TASK DETAILS: Please restate the data word for word, in full.

RECORDS PROVIDED:
* * * * * * * * *

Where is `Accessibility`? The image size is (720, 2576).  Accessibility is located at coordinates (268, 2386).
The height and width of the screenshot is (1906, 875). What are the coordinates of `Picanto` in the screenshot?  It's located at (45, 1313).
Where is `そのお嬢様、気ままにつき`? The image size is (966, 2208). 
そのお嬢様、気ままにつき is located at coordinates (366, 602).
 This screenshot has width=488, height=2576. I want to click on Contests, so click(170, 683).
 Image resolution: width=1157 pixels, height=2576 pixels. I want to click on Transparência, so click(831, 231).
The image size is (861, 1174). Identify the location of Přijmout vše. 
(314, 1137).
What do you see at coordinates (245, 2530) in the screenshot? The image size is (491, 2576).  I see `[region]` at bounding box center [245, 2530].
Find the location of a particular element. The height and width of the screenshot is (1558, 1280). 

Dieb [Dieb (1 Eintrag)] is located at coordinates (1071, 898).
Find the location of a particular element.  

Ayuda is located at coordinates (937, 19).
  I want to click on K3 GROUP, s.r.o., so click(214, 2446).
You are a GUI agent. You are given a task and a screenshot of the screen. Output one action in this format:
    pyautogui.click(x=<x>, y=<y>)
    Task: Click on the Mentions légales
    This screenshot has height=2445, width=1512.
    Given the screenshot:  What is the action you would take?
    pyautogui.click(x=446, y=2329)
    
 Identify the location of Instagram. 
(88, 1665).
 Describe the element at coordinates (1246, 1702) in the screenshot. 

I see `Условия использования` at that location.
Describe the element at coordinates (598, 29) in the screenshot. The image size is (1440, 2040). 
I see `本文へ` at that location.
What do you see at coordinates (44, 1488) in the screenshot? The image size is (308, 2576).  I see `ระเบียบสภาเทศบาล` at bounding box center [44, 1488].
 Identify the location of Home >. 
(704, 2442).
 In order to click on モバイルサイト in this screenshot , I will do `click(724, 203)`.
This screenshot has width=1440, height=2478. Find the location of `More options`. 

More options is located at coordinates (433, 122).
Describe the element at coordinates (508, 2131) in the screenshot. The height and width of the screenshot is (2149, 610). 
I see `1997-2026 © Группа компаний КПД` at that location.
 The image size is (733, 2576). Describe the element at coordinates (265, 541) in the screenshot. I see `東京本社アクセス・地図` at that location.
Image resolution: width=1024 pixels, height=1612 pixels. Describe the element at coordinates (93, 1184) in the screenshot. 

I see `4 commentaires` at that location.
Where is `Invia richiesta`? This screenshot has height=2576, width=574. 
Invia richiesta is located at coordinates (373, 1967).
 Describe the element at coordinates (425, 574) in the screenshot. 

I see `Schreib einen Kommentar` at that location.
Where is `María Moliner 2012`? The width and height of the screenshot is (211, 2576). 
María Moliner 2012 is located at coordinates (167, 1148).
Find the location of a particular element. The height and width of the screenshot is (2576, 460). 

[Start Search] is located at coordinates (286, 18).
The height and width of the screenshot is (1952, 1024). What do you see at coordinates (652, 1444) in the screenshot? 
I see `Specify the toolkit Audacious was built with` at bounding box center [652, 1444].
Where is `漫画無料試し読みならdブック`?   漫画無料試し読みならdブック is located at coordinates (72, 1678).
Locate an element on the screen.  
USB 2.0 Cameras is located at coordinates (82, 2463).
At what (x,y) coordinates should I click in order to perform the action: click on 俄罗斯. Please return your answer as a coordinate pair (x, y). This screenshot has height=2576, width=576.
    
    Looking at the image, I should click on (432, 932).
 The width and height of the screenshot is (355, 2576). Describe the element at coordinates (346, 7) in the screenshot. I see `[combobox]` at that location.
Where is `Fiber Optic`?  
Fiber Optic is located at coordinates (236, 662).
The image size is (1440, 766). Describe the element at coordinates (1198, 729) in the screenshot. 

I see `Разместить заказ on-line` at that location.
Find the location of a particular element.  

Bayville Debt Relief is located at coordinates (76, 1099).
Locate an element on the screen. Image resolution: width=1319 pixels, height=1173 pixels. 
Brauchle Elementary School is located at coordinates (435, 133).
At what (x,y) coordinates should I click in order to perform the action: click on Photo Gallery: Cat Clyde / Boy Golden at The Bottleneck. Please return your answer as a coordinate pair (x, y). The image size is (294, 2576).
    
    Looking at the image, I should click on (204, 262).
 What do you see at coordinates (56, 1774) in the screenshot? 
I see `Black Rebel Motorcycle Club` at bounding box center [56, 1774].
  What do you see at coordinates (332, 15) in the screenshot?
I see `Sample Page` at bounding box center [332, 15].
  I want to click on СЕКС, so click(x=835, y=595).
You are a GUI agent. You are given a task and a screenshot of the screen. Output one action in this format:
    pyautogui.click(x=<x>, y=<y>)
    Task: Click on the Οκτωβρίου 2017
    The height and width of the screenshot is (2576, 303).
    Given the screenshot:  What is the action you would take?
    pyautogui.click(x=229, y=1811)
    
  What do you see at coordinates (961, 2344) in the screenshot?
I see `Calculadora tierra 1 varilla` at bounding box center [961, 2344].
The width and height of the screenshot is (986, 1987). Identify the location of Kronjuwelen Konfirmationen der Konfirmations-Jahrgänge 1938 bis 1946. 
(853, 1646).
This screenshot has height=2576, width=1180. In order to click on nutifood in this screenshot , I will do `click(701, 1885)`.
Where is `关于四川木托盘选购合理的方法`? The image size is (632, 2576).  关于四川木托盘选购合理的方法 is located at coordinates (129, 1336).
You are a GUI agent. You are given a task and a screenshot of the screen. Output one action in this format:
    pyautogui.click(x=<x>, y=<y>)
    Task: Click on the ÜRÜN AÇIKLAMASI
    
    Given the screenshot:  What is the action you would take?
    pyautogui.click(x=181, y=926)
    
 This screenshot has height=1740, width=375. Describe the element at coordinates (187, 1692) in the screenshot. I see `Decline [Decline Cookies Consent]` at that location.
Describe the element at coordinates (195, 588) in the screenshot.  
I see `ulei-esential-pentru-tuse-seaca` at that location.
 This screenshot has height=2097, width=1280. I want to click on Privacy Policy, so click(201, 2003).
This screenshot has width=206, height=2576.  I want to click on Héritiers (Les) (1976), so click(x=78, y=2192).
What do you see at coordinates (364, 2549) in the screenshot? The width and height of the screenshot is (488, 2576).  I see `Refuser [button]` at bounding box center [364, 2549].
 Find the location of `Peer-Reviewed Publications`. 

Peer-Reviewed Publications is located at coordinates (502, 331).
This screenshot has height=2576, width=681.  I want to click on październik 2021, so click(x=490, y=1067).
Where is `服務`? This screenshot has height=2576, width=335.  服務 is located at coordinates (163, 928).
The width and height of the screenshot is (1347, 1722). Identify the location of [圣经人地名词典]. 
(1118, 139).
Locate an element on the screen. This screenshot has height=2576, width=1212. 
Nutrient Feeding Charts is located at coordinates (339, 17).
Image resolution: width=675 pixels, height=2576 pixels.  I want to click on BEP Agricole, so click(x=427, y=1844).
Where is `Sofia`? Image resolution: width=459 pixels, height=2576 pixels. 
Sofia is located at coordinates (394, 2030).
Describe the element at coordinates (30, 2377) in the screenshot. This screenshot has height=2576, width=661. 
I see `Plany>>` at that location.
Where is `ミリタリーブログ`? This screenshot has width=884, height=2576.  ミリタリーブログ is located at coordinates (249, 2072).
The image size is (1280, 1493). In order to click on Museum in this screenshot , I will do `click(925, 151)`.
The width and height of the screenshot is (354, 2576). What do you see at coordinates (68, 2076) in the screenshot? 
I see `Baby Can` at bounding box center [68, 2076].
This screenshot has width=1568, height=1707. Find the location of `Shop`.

* * * * * * * * *

SOLVED PROBLEM:
Where is `Accessibility`? The image size is (720, 2576).  Accessibility is located at coordinates (268, 2386).
The height and width of the screenshot is (1906, 875). What are the coordinates of `Picanto` in the screenshot?  It's located at (45, 1313).
Where is `そのお嬢様、気ままにつき`? The image size is (966, 2208). 
そのお嬢様、気ままにつき is located at coordinates (366, 602).
 This screenshot has width=488, height=2576. I want to click on Contests, so click(170, 683).
 Image resolution: width=1157 pixels, height=2576 pixels. I want to click on Transparência, so click(831, 231).
The image size is (861, 1174). Identify the location of Přijmout vše. 
(314, 1137).
What do you see at coordinates (245, 2530) in the screenshot? The image size is (491, 2576).  I see `[region]` at bounding box center [245, 2530].
Find the location of a particular element. The height and width of the screenshot is (1558, 1280). 

Dieb [Dieb (1 Eintrag)] is located at coordinates (1071, 898).
Find the location of a particular element.  

Ayuda is located at coordinates (937, 19).
  I want to click on K3 GROUP, s.r.o., so click(214, 2446).
You are a GUI agent. You are given a task and a screenshot of the screen. Output one action in this format:
    pyautogui.click(x=<x>, y=<y>)
    Task: Click on the Mentions légales
    This screenshot has height=2445, width=1512.
    Given the screenshot:  What is the action you would take?
    pyautogui.click(x=446, y=2329)
    
 Identify the location of Instagram. 
(88, 1665).
 Describe the element at coordinates (1246, 1702) in the screenshot. 

I see `Условия использования` at that location.
Describe the element at coordinates (598, 29) in the screenshot. The image size is (1440, 2040). 
I see `本文へ` at that location.
What do you see at coordinates (44, 1488) in the screenshot? The image size is (308, 2576).  I see `ระเบียบสภาเทศบาล` at bounding box center [44, 1488].
 Identify the location of Home >. 
(704, 2442).
 In order to click on モバイルサイト in this screenshot , I will do `click(724, 203)`.
This screenshot has width=1440, height=2478. Find the location of `More options`. 

More options is located at coordinates (433, 122).
Describe the element at coordinates (508, 2131) in the screenshot. The height and width of the screenshot is (2149, 610). 
I see `1997-2026 © Группа компаний КПД` at that location.
 The image size is (733, 2576). Describe the element at coordinates (265, 541) in the screenshot. I see `東京本社アクセス・地図` at that location.
Image resolution: width=1024 pixels, height=1612 pixels. Describe the element at coordinates (93, 1184) in the screenshot. 

I see `4 commentaires` at that location.
Where is `Invia richiesta`? This screenshot has height=2576, width=574. 
Invia richiesta is located at coordinates (373, 1967).
 Describe the element at coordinates (425, 574) in the screenshot. 

I see `Schreib einen Kommentar` at that location.
Where is `María Moliner 2012`? The width and height of the screenshot is (211, 2576). 
María Moliner 2012 is located at coordinates (167, 1148).
Find the location of a particular element. The height and width of the screenshot is (2576, 460). 

[Start Search] is located at coordinates (286, 18).
The height and width of the screenshot is (1952, 1024). What do you see at coordinates (652, 1444) in the screenshot? 
I see `Specify the toolkit Audacious was built with` at bounding box center [652, 1444].
Where is `漫画無料試し読みならdブック`?   漫画無料試し読みならdブック is located at coordinates (72, 1678).
Locate an element on the screen.  
USB 2.0 Cameras is located at coordinates (82, 2463).
At what (x,y) coordinates should I click in order to perform the action: click on 俄罗斯. Please return your answer as a coordinate pair (x, y). This screenshot has height=2576, width=576.
    
    Looking at the image, I should click on (432, 932).
 The width and height of the screenshot is (355, 2576). Describe the element at coordinates (346, 7) in the screenshot. I see `[combobox]` at that location.
Where is `Fiber Optic`?  
Fiber Optic is located at coordinates (236, 662).
The image size is (1440, 766). Describe the element at coordinates (1198, 729) in the screenshot. 

I see `Разместить заказ on-line` at that location.
Find the location of a particular element.  

Bayville Debt Relief is located at coordinates (76, 1099).
Locate an element on the screen. Image resolution: width=1319 pixels, height=1173 pixels. 
Brauchle Elementary School is located at coordinates (435, 133).
At what (x,y) coordinates should I click in order to perform the action: click on Photo Gallery: Cat Clyde / Boy Golden at The Bottleneck. Please return your answer as a coordinate pair (x, y). The image size is (294, 2576).
    
    Looking at the image, I should click on (204, 262).
 What do you see at coordinates (56, 1774) in the screenshot? 
I see `Black Rebel Motorcycle Club` at bounding box center [56, 1774].
  What do you see at coordinates (332, 15) in the screenshot?
I see `Sample Page` at bounding box center [332, 15].
  I want to click on СЕКС, so click(x=835, y=595).
You are a GUI agent. You are given a task and a screenshot of the screen. Output one action in this format:
    pyautogui.click(x=<x>, y=<y>)
    Task: Click on the Οκτωβρίου 2017
    The height and width of the screenshot is (2576, 303).
    Given the screenshot:  What is the action you would take?
    pyautogui.click(x=229, y=1811)
    
  What do you see at coordinates (961, 2344) in the screenshot?
I see `Calculadora tierra 1 varilla` at bounding box center [961, 2344].
The width and height of the screenshot is (986, 1987). Identify the location of Kronjuwelen Konfirmationen der Konfirmations-Jahrgänge 1938 bis 1946. 
(853, 1646).
This screenshot has height=2576, width=1180. In order to click on nutifood in this screenshot , I will do `click(701, 1885)`.
Where is `关于四川木托盘选购合理的方法`? The image size is (632, 2576).  关于四川木托盘选购合理的方法 is located at coordinates (129, 1336).
You are a GUI agent. You are given a task and a screenshot of the screen. Output one action in this format:
    pyautogui.click(x=<x>, y=<y>)
    Task: Click on the ÜRÜN AÇIKLAMASI
    
    Given the screenshot:  What is the action you would take?
    pyautogui.click(x=181, y=926)
    
 This screenshot has height=1740, width=375. Describe the element at coordinates (187, 1692) in the screenshot. I see `Decline [Decline Cookies Consent]` at that location.
Describe the element at coordinates (195, 588) in the screenshot.  
I see `ulei-esential-pentru-tuse-seaca` at that location.
 This screenshot has height=2097, width=1280. I want to click on Privacy Policy, so click(201, 2003).
This screenshot has width=206, height=2576.  I want to click on Héritiers (Les) (1976), so click(x=78, y=2192).
What do you see at coordinates (364, 2549) in the screenshot? The width and height of the screenshot is (488, 2576).  I see `Refuser [button]` at bounding box center [364, 2549].
 Find the location of `Peer-Reviewed Publications`. 

Peer-Reviewed Publications is located at coordinates (502, 331).
This screenshot has height=2576, width=681.  I want to click on październik 2021, so click(x=490, y=1067).
Where is `服務`? This screenshot has height=2576, width=335.  服務 is located at coordinates (163, 928).
The width and height of the screenshot is (1347, 1722). Identify the location of [圣经人地名词典]. 
(1118, 139).
Locate an element on the screen. This screenshot has height=2576, width=1212. 
Nutrient Feeding Charts is located at coordinates (339, 17).
Image resolution: width=675 pixels, height=2576 pixels.  I want to click on BEP Agricole, so click(x=427, y=1844).
Where is `Sofia`? Image resolution: width=459 pixels, height=2576 pixels. 
Sofia is located at coordinates (394, 2030).
Describe the element at coordinates (30, 2377) in the screenshot. This screenshot has height=2576, width=661. 
I see `Plany>>` at that location.
Where is `ミリタリーブログ`? This screenshot has width=884, height=2576.  ミリタリーブログ is located at coordinates (249, 2072).
The image size is (1280, 1493). In order to click on Museum in this screenshot , I will do `click(925, 151)`.
The width and height of the screenshot is (354, 2576). What do you see at coordinates (68, 2076) in the screenshot? 
I see `Baby Can` at bounding box center [68, 2076].
This screenshot has width=1568, height=1707. Find the location of `Shop`.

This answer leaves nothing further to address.